The whole point of a Product Management is to deliver value. The key first word in that is to be able to deliver. It’s not enough to talk about value, or compare one value to another, or know what’s valuable in your head. All of the purpose of the role is predicated on the first word - that value is being delivered.
The team’s problem was that in their pursuit of the value, they forgot how to deliver. The muscle of intentionally and sufficiently defining a change, crafting a narrative, influencing others, working with a development team, and putting it out into the world, and then seeing what the effect was had atrophied. Habits of fear and talking replaced it. Under that fog of fear, they went through the motions of product management without fulfilling its spirit. They got slower because they didn’t know how to act without full knowledge. They got slower because getting full knowledge required delivering, which they didn’t know how to do.

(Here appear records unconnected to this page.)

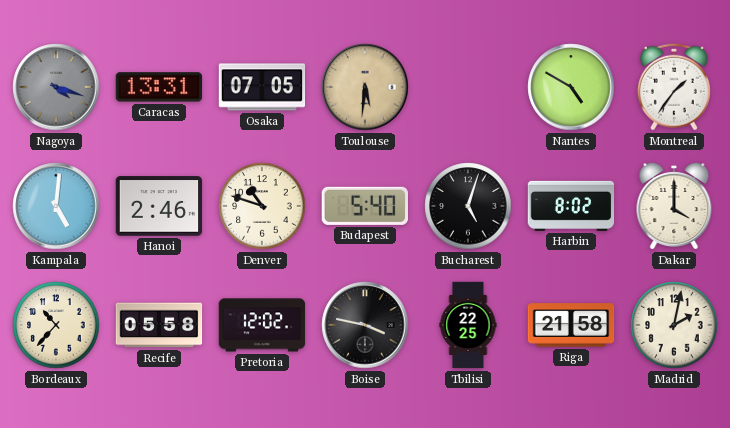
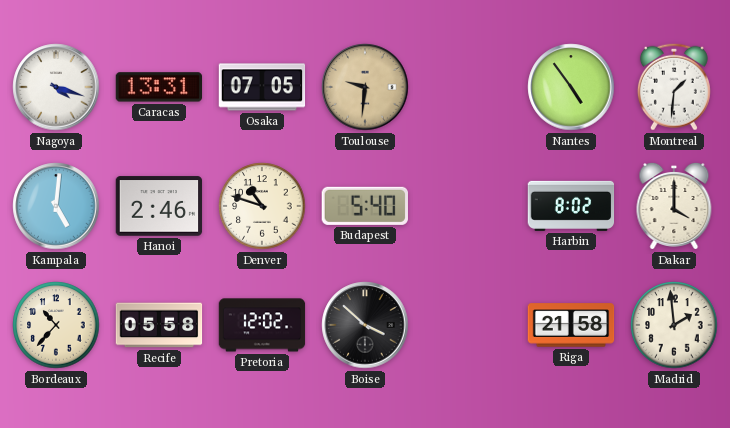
Nagoya dial: grey -> white
Toulouse: 5:31 -> 9:31
Nantes: 4:50 -> 4:54
Montreal: 1:36 -> 1:31
Bucharest: 5:03 -> none
Boise: 3:47 -> 3:52
Tbilisi: 22:25 -> none
Madrid: 2:02 -> 1:59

It was lik trying to turn a car into tho right direction without moving either forward or backwards. We couldn’t even get out of the parking lot to know whether we were going in the right direction.
We needed to build up the delivery muscle, and to do that, we needed to go through the reps of delivering something - regardless of the value.
Breaking the desire for full confidence
Some of the Product Managers still weren’t sure. They were still fearful of changes they made. It might be fine to ignore value, but what if it has a negative impact?
My response was simple : who cares? If it has a negative impact, we can see it on the basic instrumentation and roll it back. Changes were reversible. Software is “soft”ware for a reason.
Some weren’t convinced.
“Well, that’s not precise enough”. They wanted to A/B test everything to be absolutely sure it wouldn’t harm a company outcome.
I told them that with change comes risk, and with risk comes the possibility of failure. Trying to measure every single step you take to see if it’s taking you in the right direction isn’t due diligence, it’s fear. There’s no place for fearful product management in a startup.
The fact is, at our company, A/B testing had become a crutch to hide a lack of decision-making.
So, I decided to remove that crutch.
I banned A/B tests.
The right tool for the wrong job
That’s not to say A/B tests aren’t useful. They are, in the right context. The situation our company in was absolutely the wrong context. The desire of the product managers to test everything was getting in the way of making progress.
There were proposals to A/B test even the smallest of changes - changing the text of a navigation bar link, adding a new filter to a dashboard list, or adding instructional text to a search bar. There was even a proposal to A/B test the error message of a donation!